Provided data:
----------------
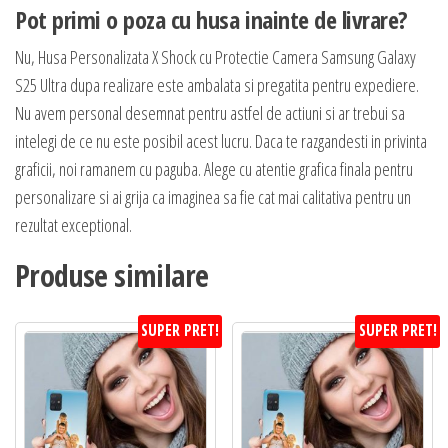
Pot primi o poza cu husa inainte de livrare?
Nu, Husa Personalizata X Shock cu Protectie Camera Samsung Galaxy
S25 Ultra dupa realizare este ambalata si pregatita pentru expediere.
Nu avem personal desemnat pentru astfel de actiuni si ar trebui sa
intelegi de ce nu este posibil acest lucru. Daca te razgandesti in privinta
graficii, noi ramanem cu paguba. Alege cu atentie grafica finala pentru
personalizare si ai grija ca imaginea sa fie cat mai calitativa pentru un
rezultat exceptional.
Produse similare
SUPER PRET!
SUPER PRET!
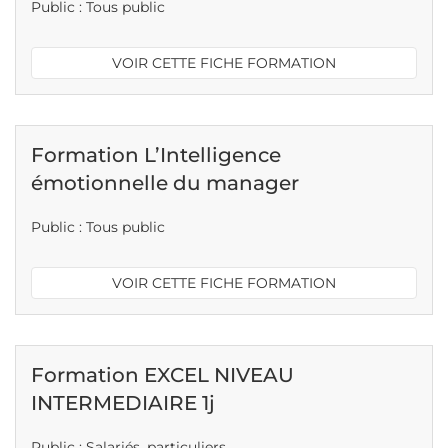
Public : Tous public
VOIR CETTE FICHE FORMATION
Formation L’Intelligence
émotionnelle du manager
Public : Tous public
VOIR CETTE FICHE FORMATION
Formation EXCEL NIVEAU
INTERMEDIAIRE 1j
Public : Salariés, particuliers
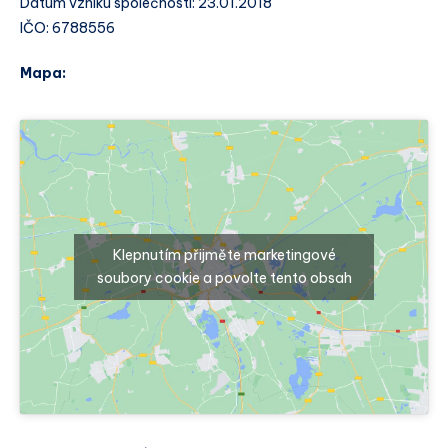
Datum vzniku společnosti: 23.01.2018
IČO: 6788556
Mapa:
Klepnutím přijměte marketingové
soubory cookie a povolte tento obsah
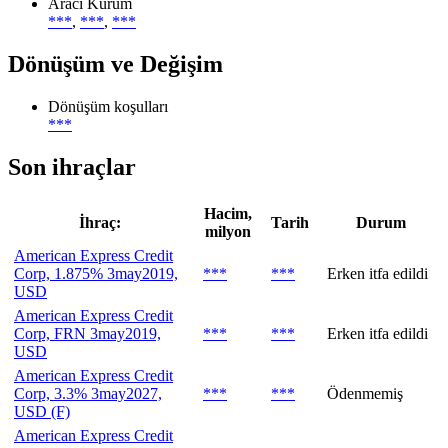
Aracı Kurum
***
,
***
,
***
Dönüşüm ve Değişim
Dönüşüm koşulları
***
Son ihraçlar
Hacim,
İhraç:
Tarih
Durum
milyon
American Express Credit
Corp, 1.875% 3may2019,
***
***
Erken itfa edildi
USD
American Express Credit
Corp, FRN 3may2019,
***
***
Erken itfa edildi
USD
American Express Credit
Corp, 3.3% 3may2027,
***
***
Ödenmemiş
USD (F)
American Express Credit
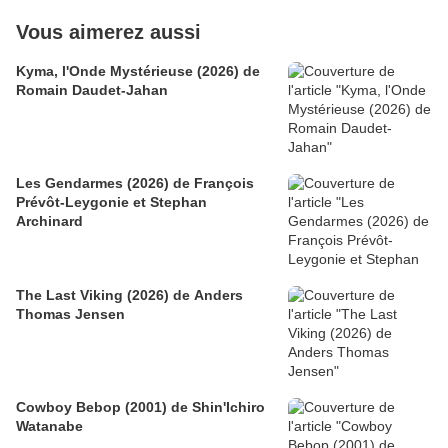
Vous aimerez aussi
Kyma, l'Onde Mystérieuse (2026) de
Romain Daudet-Jahan
Les Gendarmes (2026) de François
Prévôt-Leygonie et Stephan
Archinard
The Last Viking (2026) de Anders
Thomas Jensen
Cowboy Bebop (2001) de Shin'Ichiro
Watanabe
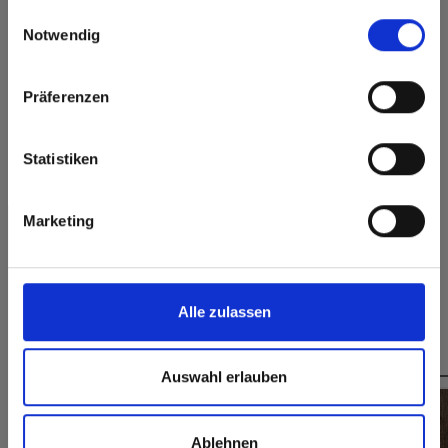
gesammelt haben.
Einwilligungsauswahl
here or discover what Fundermax offers in Europe and the
Dauerhaft
Notwendig
Hygienisch
rest of the world!
geschlossene
Oberfläche
Click here to go to the Fundermax North America
Splitterfrei schneiden,
Präferenzen
Website
einfach zu verkleben
Europe / Rest of the World
Statistiken
Marketing
Formate, Stärken & Verfügbarkeiten
Alle zulassen
Das könnte Sie auch interessieren
Auswahl erlauben
Ablehnen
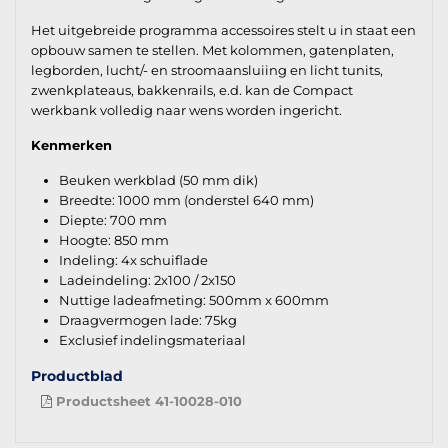
Het uitgebreide programma accessoires stelt u in staat een
opbouw samen te stellen. Met kolommen, gatenplaten,
legborden, lucht/- en stroomaansluiing en licht tunits,
zwenkplateaus, bakkenrails, e.d. kan de Compact
werkbank volledig naar wens worden ingericht.
Kenmerken
Beuken werkblad (50 mm dik)
Breedte: 1000 mm (onderstel 640 mm)
Diepte: 700 mm
Hoogte: 850 mm
Indeling: 4x schuiflade
Ladeindeling: 2x100 / 2x150
Nuttige ladeafmeting: 500mm x 600mm
Draagvermogen lade: 75kg
Exclusief indelingsmateriaal
Productblad
Productsheet 41-10028-010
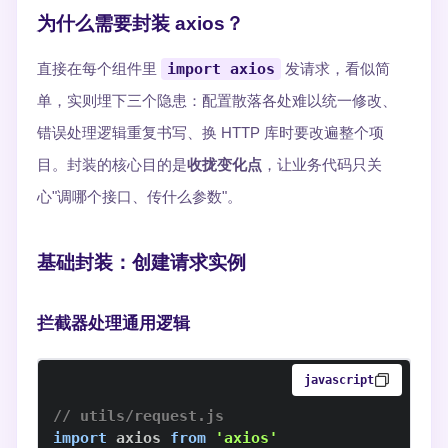
为什么需要封装 axios？
直接在每个组件里
import axios
发请求，看似简
单，实则埋下三个隐患：配置散落各处难以统一修改、
错误处理逻辑重复书写、换 HTTP 库时要改遍整个项
目。封装的核心目的是
收拢变化点
，让业务代码只关
心"调哪个接口、传什么参数"。
基础封装：创建请求实例
拦截器处理通用逻辑
javascript
// utils/request.js
import
axios
from
'axios'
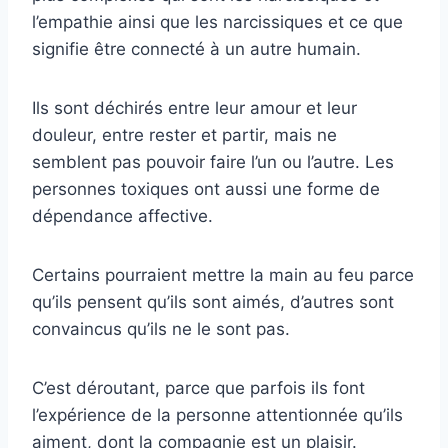
l’empathie ainsi que les narcissiques et ce que
signifie être connecté à un autre humain.
Ils sont déchirés entre leur amour et leur
douleur, entre rester et partir, mais ne
semblent pas pouvoir faire l’un ou l’autre. Les
personnes toxiques ont aussi une forme de
dépendance affective.
Certains pourraient mettre la main au feu parce
qu’ils pensent qu’ils sont aimés, d’autres sont
convaincus qu’ils ne le sont pas.
C’est déroutant, parce que parfois ils font
l’expérience de la personne attentionnée qu’ils
aiment, dont la compagnie est un plaisir.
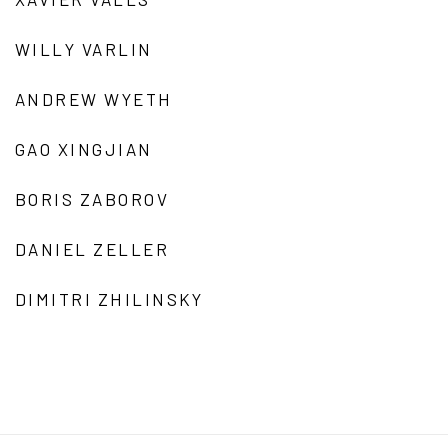
WILLY VARLIN
ANDREW WYETH
GAO XINGJIAN
BORIS ZABOROV
DANIEL ZELLER
DIMITRI ZHILINSKY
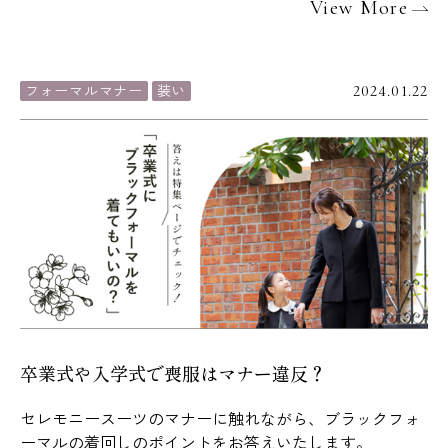
View More
フォーマルマナー
装い
2024.01.22
卒業式や入学式で喪服はマナー違反？
セレモニースーツのマナーに触れながら、ブラックフォ
ーマルの着回しのポイントをお答えいたします。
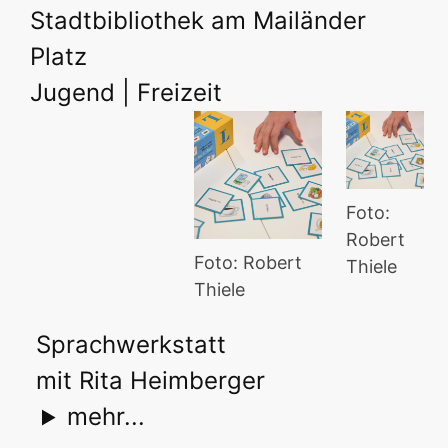
Stadtbibliothek am Mailänder
Platz
Jugend | Freizeit
Foto:
Robert
Foto: Robert
Thiele
Thiele
Sprachwerkstatt
mit Rita Heimberger
mehr...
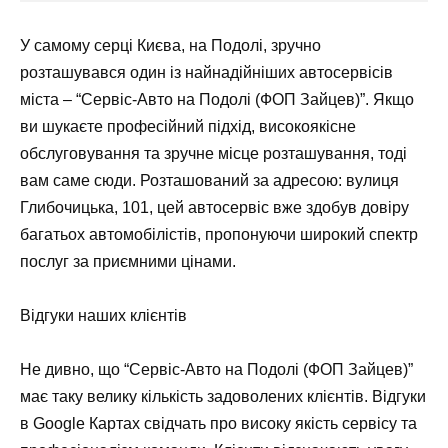
У самому серці Києва, на Подолі, зручно
розташувався один із найнадійніших автосервісів
міста – “Сервіс-Авто на Подолі (ФОП Зайцев)”. Якщо
ви шукаєте професійний підхід, високоякісне
обслуговування та зручне місце розташування, тоді
вам саме сюди. Розташований за адресою: вулиця
Глибочицька, 101, цей автосервіс вже здобув довіру
багатьох автомобілістів, пропонуючи широкий спектр
послуг за приємними цінами.
Відгуки наших клієнтів
Не дивно, що “Сервіс-Авто на Подолі (ФОП Зайцев)”
має таку велику кількість задоволених клієнтів. Відгуки
в Google Картах свідчать про високу якість сервісу та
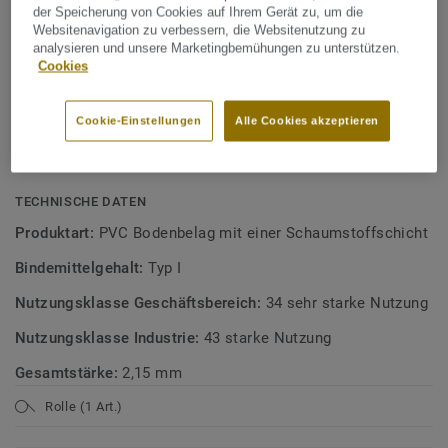
der Speicherung von Cookies auf Ihrem Gerät zu, um die
XXL-Formate, 2x6 m, kein Rapport
Heterogene Bodenbeläge
Websitenavigation zu verbessern, die Websitenutzung zu
analysieren und unsere Marketingbemühungen zu unterstützen.
27% recycelter Inhalt
Cookies
ReStart ready
100% recycelbar
Cookie-Einstellungen
Alle Cookies akzeptieren
100% phthalatfrei
TECHNISCHE DATEN
Produktart:
PVC Bodenbelag mit einer Schaumstoffschicht
Bindemittelgehalt:
Typ I
Nutzungsklasse Geschäftsbereich:
34 sehr starke Nutzung
Nutzungsklasse Industrie:
43 starke Nutzung
Gesamtstärke:
2,15 mm
Rolle (1 Art.)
----------------
Instructions for the task: Wherever the word "Formate" appears in a line of the data, copy that line.

Result of this exercise:
Formate, Stärken & Verfügbarkeiten
XXL-Formate, 2x6 m, kein Rapport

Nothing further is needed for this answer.